» Assigned task
Pick each line containing the word "Sunglasses" out of the data below.

» Records for this task
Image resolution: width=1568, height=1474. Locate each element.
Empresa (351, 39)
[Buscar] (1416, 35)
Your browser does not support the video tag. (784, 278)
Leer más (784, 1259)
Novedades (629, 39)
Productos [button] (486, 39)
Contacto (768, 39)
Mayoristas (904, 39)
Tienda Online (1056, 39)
* * *
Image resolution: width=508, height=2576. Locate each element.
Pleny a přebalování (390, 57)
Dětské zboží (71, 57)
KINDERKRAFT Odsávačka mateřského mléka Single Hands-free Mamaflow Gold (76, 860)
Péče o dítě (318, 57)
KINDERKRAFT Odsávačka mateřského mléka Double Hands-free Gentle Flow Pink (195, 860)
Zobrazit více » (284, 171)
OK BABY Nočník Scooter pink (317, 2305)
==
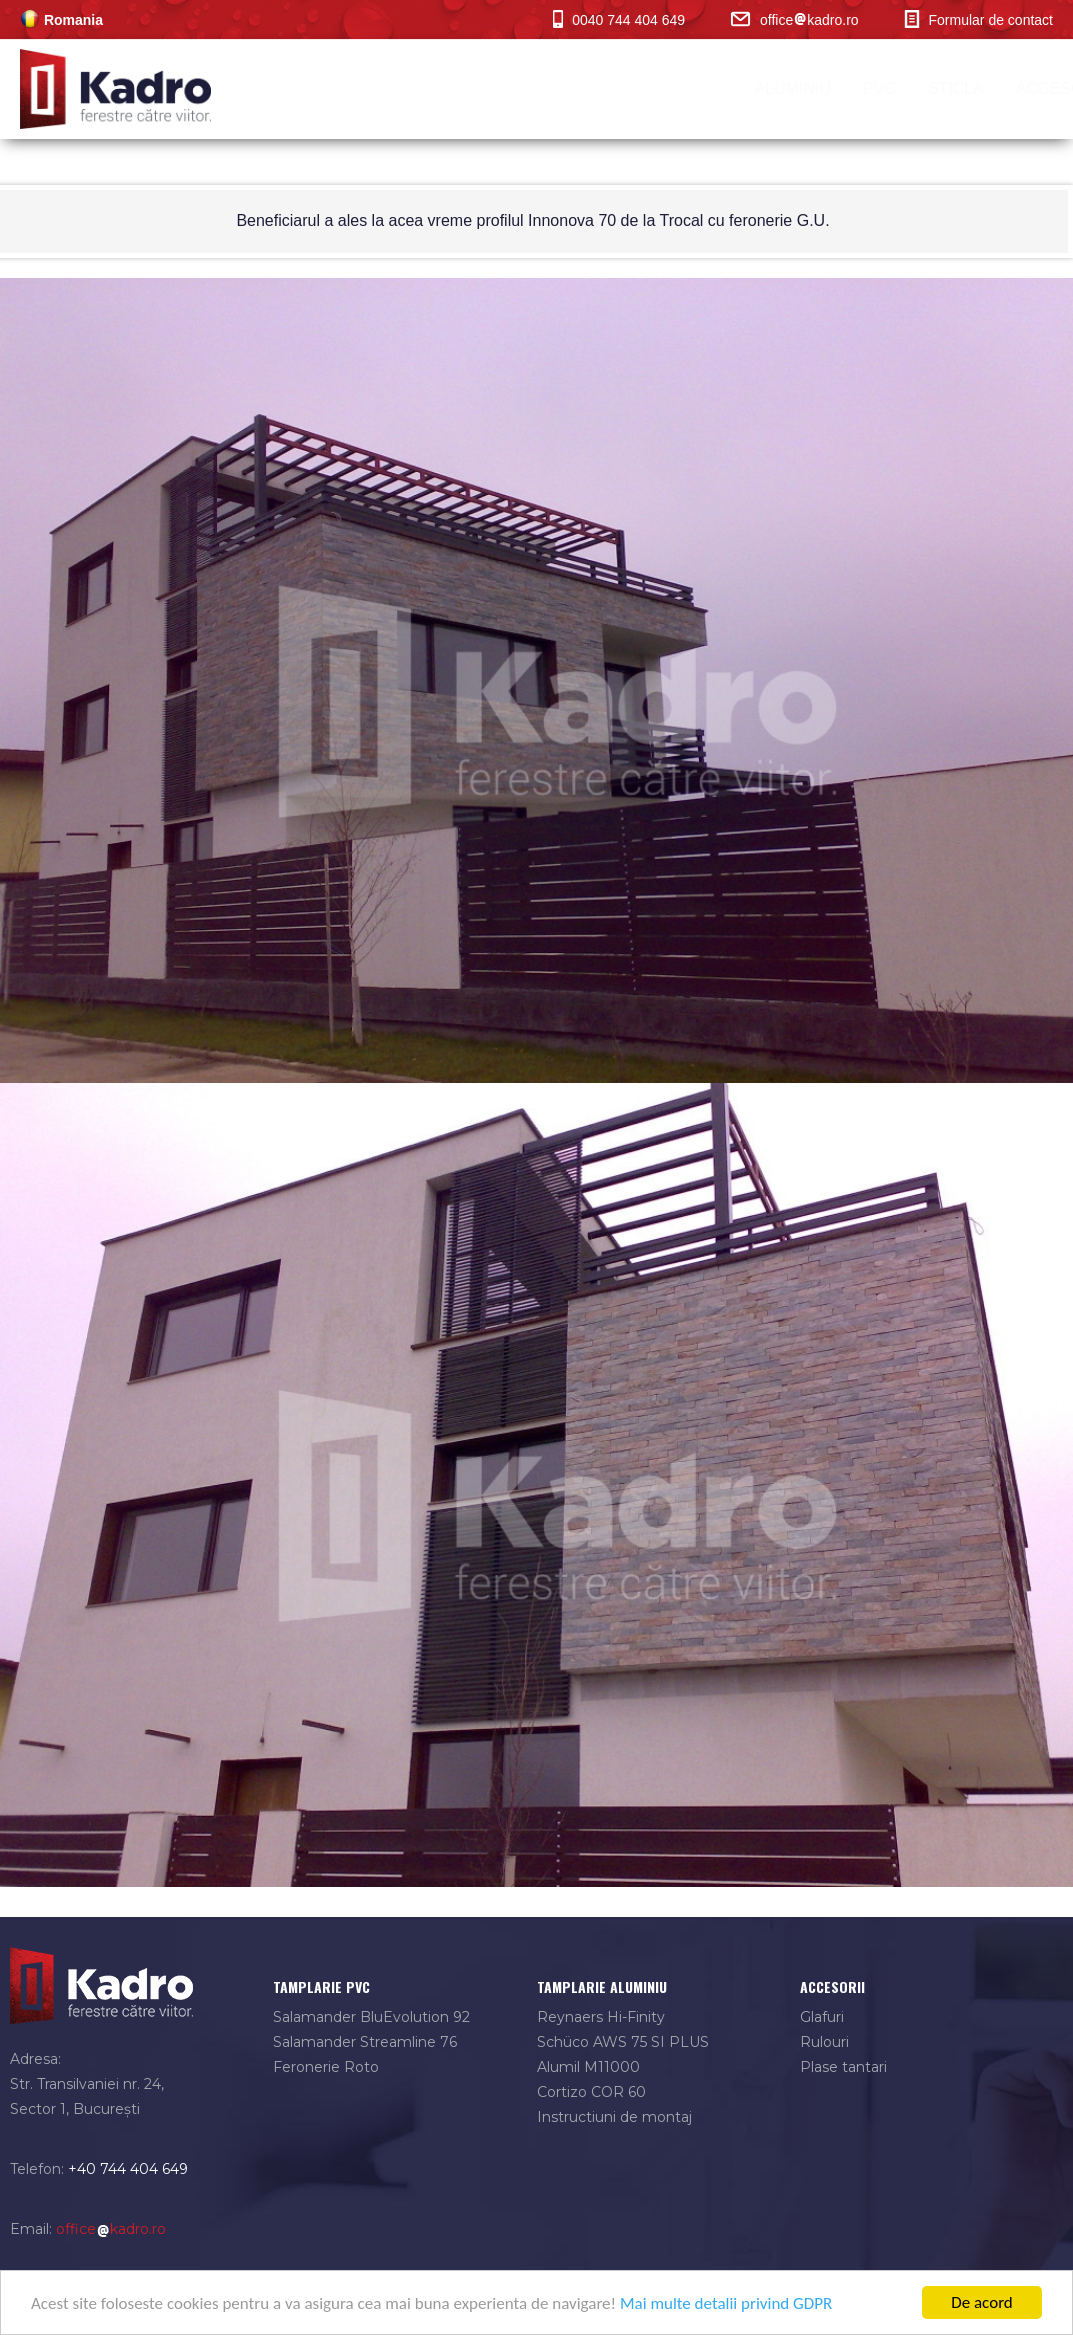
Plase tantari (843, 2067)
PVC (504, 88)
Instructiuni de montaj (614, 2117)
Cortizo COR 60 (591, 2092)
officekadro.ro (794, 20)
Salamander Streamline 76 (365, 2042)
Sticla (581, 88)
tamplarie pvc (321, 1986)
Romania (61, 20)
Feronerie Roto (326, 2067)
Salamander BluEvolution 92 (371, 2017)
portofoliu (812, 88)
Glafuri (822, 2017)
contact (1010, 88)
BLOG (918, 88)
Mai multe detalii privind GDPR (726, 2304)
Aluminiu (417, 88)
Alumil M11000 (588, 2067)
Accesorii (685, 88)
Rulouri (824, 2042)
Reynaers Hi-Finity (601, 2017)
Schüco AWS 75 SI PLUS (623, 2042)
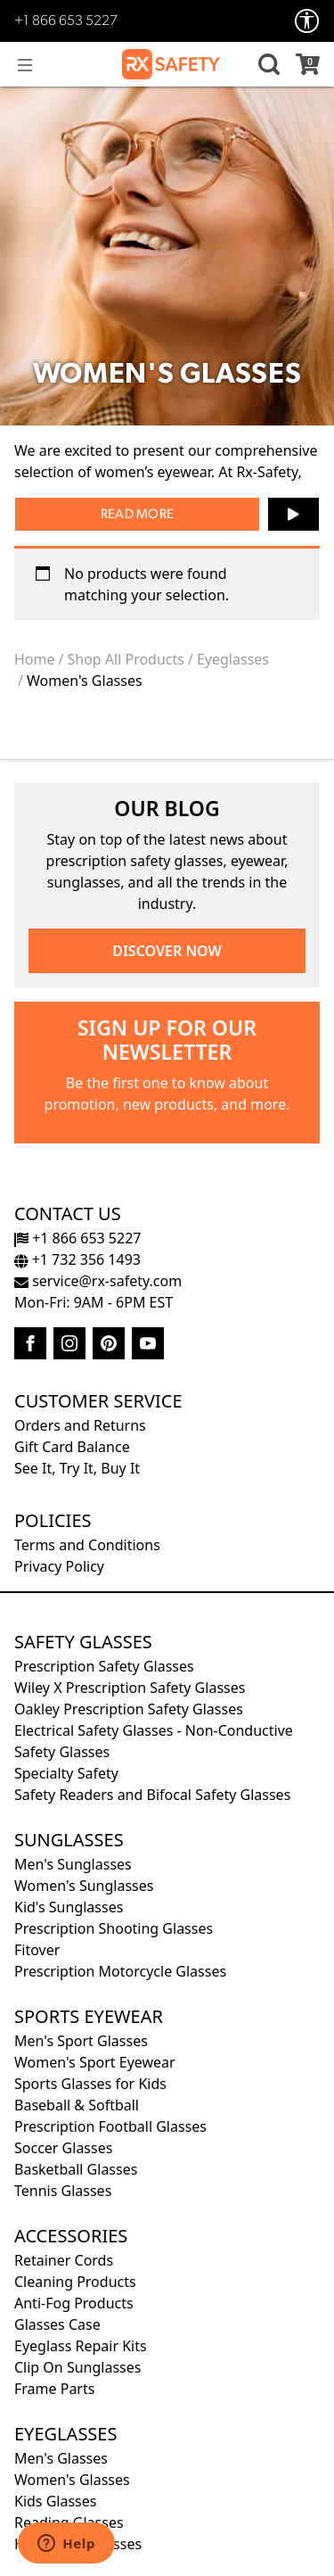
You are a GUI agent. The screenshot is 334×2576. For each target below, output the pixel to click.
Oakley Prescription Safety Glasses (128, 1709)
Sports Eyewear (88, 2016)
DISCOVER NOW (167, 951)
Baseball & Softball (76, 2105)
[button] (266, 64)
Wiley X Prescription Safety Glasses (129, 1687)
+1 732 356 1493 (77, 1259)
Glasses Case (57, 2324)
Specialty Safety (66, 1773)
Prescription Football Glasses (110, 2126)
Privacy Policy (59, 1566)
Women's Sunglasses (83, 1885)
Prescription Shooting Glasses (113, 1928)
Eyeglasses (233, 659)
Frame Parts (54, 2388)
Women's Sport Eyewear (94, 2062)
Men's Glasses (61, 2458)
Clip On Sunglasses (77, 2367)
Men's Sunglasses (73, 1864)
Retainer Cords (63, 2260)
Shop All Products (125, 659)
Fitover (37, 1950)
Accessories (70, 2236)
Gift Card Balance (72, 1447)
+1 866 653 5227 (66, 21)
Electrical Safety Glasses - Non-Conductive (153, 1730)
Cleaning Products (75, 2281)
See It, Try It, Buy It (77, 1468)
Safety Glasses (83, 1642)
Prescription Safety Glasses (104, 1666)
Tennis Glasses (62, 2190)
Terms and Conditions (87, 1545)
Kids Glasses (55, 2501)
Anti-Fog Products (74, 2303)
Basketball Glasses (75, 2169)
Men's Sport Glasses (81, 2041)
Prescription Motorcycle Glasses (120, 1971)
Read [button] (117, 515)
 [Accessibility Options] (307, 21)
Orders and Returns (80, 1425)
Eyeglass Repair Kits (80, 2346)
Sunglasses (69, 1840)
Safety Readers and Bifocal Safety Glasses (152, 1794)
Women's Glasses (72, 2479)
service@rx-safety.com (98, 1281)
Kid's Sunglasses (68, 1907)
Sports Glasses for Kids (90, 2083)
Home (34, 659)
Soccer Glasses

» Task solution
Women's Sunglasses (83, 1885)
Clip On Sunglasses (77, 2367)
Men's Sunglasses (73, 1864)
Sunglasses (69, 1840)
Kid's Sunglasses (68, 1907)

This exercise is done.